O'Reilly logo
live online training icon Live Online training

Python Data Handling - A Deeper Dive

David Beazley

Manipulating data is a core part of writing almost any Python program. To represent data, Python provides a small collection of built-in types such as lists, sets, dictionaries, and classes. Additionally, there are useful objects in the standard collections module that are commonly used to solve a variety of data-related problems. Finally, there are third party libraries such as numpy and Pandas that provide additional data handling resources.

In this live training, we’re going to take a deeper look at data representation in Python. Topics will include performance tradeoffs, common programming idioms, and details about Python’s underlying object model.

What you'll learn-and how you can apply it

  • Learn about how and when to use different built-in types according to the problem that’s being addressed.
  • Gain a much deeper awareness of how different types are implemented and their associated costs.
  • Write much more efficient and elegant code for manipulating data.

This training course is for you because...

  • You want to improve the way in which you write Python data handling scripts
  • You’re a data scientist and you want to expand your Python knowledge beyond standard tools such as numpy and Pandas.
  • You’ve written programs for handling data, but have run into various performance-related problems.

Prerequisites

  • This course assumes a prior introduction to Python programming. Attendees should know the basics of editing, running, and debugging simple programs.
  • Some prior exposure to numpy or Pandas will be useful, but is not required.

Materials and downloads needed in advance of class:

  • Python 3.6, numpy, and Pandas is recommended.
  • Installing the “Anaconda Python” distribution for Python 3.6 will satisfy all requirements.

Recommended Preparation:

The Python Programming Language (video)

About your instructor

Schedule

The timeframes are only estimates and may vary according to how the class is progressing

Segment 1 Data Structure Shootout (30 min)
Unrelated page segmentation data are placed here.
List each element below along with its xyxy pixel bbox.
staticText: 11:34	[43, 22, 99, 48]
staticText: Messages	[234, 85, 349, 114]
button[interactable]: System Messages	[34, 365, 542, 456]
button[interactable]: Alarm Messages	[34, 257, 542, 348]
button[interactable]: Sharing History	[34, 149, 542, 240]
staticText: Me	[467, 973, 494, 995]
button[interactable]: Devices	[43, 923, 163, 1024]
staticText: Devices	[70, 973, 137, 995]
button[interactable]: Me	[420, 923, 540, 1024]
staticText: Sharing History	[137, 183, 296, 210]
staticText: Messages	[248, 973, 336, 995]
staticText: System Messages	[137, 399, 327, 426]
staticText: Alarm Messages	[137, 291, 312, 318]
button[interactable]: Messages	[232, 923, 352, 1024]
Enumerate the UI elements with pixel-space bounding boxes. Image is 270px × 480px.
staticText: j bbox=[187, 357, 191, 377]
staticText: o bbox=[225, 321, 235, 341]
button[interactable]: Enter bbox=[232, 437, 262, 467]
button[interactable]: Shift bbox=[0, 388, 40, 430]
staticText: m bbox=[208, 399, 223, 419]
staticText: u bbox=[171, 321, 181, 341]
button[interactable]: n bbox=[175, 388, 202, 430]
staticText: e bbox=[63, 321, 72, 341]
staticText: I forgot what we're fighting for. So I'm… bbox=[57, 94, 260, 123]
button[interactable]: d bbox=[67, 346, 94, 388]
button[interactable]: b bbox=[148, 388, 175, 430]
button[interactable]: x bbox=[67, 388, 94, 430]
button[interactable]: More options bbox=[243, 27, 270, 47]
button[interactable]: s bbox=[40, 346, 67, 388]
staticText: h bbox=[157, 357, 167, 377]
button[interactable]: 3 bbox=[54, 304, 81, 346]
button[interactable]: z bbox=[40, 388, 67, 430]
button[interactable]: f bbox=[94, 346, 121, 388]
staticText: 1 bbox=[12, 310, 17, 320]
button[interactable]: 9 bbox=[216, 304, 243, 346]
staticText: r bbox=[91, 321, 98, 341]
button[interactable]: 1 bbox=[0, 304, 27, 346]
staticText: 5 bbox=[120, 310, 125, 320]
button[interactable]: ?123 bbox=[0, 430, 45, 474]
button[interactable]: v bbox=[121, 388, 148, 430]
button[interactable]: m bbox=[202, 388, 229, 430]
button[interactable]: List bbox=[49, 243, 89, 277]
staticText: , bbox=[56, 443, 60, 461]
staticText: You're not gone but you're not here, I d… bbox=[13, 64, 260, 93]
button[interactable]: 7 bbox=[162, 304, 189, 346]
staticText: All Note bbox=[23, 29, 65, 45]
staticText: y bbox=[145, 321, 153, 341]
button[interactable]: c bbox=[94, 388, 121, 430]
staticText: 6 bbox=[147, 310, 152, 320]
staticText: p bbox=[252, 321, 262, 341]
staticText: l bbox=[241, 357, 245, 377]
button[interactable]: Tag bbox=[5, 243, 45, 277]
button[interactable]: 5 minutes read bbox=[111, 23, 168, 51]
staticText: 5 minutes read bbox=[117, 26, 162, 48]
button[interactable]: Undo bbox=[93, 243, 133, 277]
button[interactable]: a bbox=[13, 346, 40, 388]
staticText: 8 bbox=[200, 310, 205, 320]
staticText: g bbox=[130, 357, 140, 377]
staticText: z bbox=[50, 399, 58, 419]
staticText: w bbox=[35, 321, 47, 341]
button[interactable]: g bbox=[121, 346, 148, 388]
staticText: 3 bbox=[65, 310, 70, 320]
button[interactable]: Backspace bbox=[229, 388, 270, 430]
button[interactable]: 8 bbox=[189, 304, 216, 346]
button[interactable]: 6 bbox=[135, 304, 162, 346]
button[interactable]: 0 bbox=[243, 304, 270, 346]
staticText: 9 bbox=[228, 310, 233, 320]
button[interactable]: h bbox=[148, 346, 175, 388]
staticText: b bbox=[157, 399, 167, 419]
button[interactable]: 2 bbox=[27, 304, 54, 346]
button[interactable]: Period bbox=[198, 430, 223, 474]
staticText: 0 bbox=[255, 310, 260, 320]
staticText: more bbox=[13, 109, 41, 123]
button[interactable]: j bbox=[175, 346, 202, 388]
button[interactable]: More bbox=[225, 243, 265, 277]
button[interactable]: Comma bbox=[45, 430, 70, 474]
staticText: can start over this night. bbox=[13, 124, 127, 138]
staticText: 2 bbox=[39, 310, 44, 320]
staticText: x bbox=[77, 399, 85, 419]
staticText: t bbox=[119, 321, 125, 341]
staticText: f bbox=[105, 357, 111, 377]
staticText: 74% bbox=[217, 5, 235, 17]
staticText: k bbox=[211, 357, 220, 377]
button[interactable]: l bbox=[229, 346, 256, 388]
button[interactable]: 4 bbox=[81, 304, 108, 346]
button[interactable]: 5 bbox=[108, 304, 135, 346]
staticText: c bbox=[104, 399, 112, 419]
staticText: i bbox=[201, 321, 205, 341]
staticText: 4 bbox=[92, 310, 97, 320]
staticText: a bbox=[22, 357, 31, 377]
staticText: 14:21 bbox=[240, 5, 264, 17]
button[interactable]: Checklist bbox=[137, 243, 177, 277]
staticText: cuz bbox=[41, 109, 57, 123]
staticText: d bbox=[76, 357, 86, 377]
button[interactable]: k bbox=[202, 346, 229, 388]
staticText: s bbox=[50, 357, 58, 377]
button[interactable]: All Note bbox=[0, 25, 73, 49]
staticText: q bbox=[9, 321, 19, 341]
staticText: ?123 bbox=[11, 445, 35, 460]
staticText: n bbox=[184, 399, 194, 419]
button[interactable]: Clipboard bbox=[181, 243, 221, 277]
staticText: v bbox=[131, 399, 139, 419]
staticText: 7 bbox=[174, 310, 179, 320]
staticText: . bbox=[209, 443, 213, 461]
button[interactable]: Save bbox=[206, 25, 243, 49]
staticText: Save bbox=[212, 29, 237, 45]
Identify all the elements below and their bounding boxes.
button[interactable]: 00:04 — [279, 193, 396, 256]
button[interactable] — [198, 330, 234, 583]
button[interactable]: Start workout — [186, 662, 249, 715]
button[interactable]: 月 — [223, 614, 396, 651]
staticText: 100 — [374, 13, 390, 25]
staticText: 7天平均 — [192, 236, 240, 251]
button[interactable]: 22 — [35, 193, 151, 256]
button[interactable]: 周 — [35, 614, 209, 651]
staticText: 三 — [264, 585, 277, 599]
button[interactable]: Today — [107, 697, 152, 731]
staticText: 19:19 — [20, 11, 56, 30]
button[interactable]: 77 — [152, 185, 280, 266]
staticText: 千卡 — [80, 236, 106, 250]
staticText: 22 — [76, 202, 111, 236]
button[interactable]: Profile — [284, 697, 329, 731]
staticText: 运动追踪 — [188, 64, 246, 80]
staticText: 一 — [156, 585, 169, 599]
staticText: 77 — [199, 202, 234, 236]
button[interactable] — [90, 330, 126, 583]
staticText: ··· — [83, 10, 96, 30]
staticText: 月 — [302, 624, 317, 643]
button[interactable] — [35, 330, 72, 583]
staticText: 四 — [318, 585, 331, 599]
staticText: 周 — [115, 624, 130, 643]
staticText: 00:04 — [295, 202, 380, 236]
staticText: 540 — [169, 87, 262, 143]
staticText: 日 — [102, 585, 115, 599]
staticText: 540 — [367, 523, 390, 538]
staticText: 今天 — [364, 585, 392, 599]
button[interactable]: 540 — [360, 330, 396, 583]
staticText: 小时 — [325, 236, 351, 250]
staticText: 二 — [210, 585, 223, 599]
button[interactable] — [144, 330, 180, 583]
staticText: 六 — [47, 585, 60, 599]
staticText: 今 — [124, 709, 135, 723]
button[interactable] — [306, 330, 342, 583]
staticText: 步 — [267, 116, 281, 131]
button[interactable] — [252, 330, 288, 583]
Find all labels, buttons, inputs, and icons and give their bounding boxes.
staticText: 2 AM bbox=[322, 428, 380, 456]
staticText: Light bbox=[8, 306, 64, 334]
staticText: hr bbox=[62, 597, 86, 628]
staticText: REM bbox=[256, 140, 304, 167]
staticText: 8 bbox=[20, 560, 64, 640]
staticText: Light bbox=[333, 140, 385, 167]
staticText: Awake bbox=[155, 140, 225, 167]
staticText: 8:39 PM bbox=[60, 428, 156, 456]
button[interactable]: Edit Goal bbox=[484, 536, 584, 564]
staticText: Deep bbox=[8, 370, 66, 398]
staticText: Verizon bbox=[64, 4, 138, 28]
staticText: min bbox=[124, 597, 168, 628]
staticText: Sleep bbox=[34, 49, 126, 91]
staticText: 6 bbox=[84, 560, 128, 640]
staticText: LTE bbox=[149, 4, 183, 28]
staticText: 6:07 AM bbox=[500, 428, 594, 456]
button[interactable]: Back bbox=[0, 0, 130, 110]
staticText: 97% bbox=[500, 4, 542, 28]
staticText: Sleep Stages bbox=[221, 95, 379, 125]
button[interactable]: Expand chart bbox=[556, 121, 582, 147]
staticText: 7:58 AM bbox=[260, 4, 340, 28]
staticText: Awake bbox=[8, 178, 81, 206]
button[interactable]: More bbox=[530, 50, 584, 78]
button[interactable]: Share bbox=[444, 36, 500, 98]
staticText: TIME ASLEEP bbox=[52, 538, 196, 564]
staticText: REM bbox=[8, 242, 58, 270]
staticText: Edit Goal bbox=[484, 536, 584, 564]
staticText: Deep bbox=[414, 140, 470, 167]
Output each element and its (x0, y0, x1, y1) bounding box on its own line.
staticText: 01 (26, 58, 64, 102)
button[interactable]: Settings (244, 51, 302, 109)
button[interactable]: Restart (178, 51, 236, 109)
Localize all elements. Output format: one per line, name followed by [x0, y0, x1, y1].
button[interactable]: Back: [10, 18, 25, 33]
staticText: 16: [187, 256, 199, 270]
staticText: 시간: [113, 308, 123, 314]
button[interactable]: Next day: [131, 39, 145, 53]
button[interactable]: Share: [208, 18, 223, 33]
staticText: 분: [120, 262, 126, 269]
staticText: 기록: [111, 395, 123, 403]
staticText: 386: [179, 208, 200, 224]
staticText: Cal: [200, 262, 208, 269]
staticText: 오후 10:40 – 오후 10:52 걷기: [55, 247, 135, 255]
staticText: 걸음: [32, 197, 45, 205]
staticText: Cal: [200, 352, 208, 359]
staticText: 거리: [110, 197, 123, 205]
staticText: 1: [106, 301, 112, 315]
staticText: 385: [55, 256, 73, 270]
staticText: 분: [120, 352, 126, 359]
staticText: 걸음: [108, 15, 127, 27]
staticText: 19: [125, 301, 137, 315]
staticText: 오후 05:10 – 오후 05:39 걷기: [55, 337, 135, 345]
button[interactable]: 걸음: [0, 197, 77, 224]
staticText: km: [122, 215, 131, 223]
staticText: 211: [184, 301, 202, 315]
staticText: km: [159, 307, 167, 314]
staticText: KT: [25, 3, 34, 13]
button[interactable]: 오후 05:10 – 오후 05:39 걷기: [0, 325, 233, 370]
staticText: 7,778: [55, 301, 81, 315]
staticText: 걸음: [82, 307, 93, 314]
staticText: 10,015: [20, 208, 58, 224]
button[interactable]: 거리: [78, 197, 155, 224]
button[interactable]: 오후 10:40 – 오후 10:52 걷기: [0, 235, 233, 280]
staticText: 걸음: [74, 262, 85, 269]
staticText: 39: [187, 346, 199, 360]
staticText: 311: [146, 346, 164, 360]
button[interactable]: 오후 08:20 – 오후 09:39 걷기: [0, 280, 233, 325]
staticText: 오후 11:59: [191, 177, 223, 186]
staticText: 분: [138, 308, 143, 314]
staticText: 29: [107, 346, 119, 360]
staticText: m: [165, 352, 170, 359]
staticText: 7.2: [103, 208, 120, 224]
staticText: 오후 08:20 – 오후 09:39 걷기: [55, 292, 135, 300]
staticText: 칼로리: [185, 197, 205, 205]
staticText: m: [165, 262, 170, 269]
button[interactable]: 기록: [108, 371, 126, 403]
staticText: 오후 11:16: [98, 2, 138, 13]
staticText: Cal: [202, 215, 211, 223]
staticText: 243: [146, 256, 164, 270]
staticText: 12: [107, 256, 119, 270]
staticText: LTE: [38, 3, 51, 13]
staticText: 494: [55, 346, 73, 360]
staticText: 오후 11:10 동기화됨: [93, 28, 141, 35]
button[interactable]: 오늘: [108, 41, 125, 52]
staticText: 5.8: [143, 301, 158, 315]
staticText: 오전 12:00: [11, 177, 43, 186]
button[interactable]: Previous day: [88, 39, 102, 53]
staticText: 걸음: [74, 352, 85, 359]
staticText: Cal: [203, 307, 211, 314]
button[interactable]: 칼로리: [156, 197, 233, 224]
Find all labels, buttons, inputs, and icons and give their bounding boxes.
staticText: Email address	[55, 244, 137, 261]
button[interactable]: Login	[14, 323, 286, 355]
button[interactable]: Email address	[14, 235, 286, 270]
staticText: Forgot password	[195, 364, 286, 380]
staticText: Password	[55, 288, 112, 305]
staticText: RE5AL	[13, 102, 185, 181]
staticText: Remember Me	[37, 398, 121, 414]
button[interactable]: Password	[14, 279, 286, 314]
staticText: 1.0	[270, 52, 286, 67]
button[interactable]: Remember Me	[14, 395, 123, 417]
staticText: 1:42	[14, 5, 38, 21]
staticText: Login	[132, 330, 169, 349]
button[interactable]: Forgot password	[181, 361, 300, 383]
  • Instructor will describe different techniques for representing records
  • Participants will try an experiment trying to figure out most efficient data representation for a large CSV file of data.

Segment 2 The collections module (25 min)

  • Instructors will describe a few common data handling problems and show solutions with the collections module.
  • Participants will use collections to answer a few questions about the data in Segment 1

Segment 3 Python Object Model (30 min)

  • Instructor will describe the manner in which Python handles objects and some implementation details about Python containers.
  • Participants will see if they can use this newfound knowledge to more efficiently handle the data read in Segment 1.

Break (15 min)

Segment 4 Thinking in Functions (25 min)

  • Instructors will describe common programming idioms related to a functional programming style. These include list comprehensions, map, reduce, etc.
  • Participants will try some simple data handling experiments to reinforce concepts.

Segment 5 Thinking in Columns (30 min)

  • Instructors will describe an alternative view on data based on arrays and columns. Numpy arrays and Pandas dataframes are introduced. Common array-oriented programming idioms are introduced.
  • Participants will rework some earlier examples using arrays and column oriented thinking.

Segment 6 Thinking in Streams (25 min)

  • Instructors will introduce stream processing as a useful idiom for solving a variety of data handling problems. Topics will include Python iteration, generator functions, and generator expressions.
  • Participants will reformulate earlier examples to utilize a stream-processing approach.